### YOUR ASSIGNMENT
Only the lines that hold "Alphabetical" should be in the answer, each copied from the data below.

(Collected data)
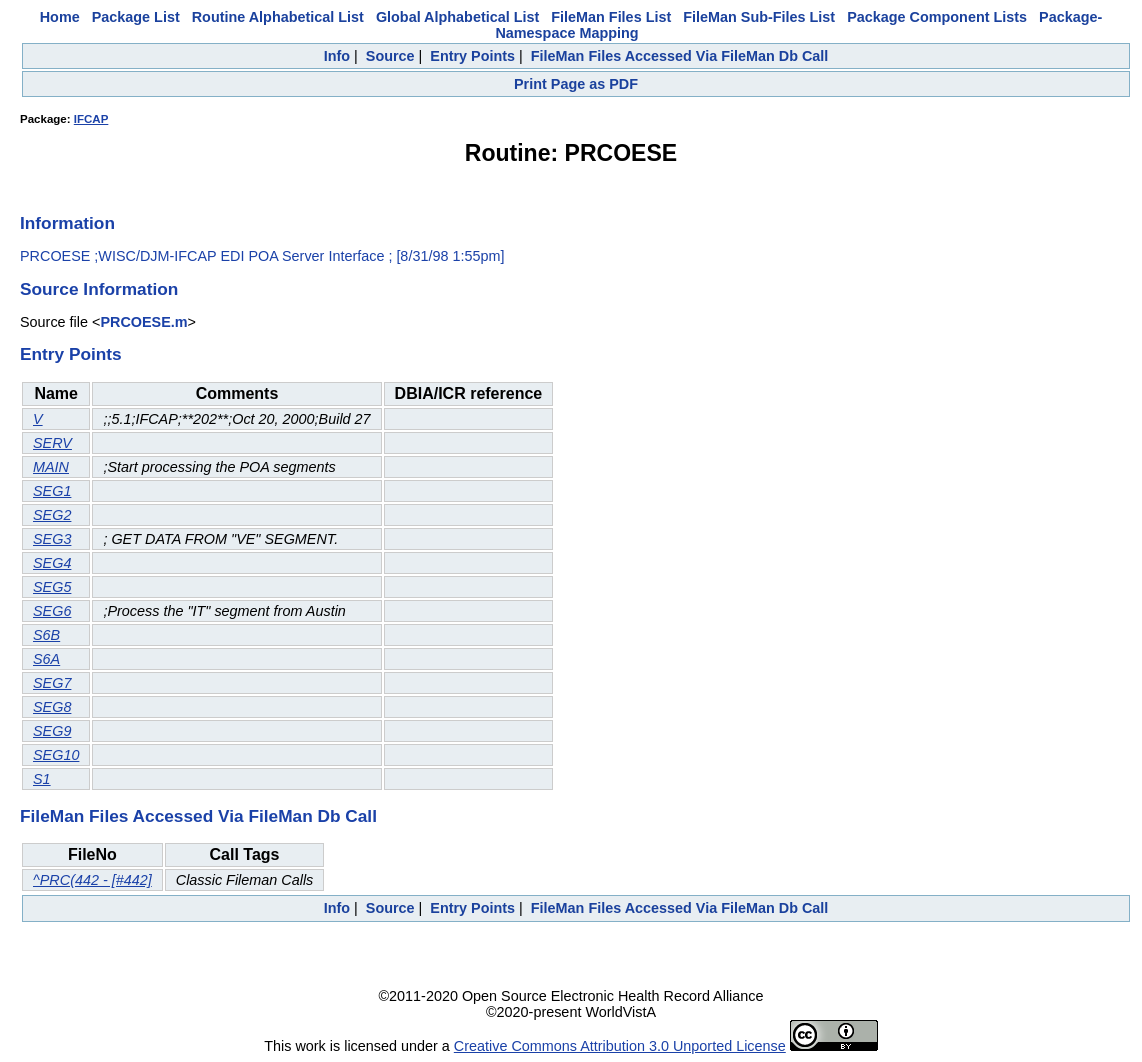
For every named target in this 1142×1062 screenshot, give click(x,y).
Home (60, 17)
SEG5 (52, 587)
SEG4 (52, 563)
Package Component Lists (937, 17)
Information (67, 223)
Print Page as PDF (576, 84)
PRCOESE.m (143, 322)
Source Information (99, 289)
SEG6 (52, 611)
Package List (136, 17)
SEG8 (52, 707)
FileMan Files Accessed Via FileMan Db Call (680, 56)
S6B (46, 635)
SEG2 (52, 515)
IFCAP (91, 119)
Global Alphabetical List (457, 17)
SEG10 (56, 755)
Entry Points (472, 56)
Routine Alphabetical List (278, 17)
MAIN (51, 467)
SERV (52, 443)
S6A (46, 659)
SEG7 (52, 683)
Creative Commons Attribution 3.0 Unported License (620, 1046)
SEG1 (52, 491)
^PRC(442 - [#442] (92, 880)
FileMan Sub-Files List (759, 17)
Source (390, 56)
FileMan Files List (611, 17)
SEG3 (52, 539)
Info (337, 56)
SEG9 (52, 731)
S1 (42, 779)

### EXERCISE OUTPUT
Global Alphabetical List (457, 17)
Routine Alphabetical List (278, 17)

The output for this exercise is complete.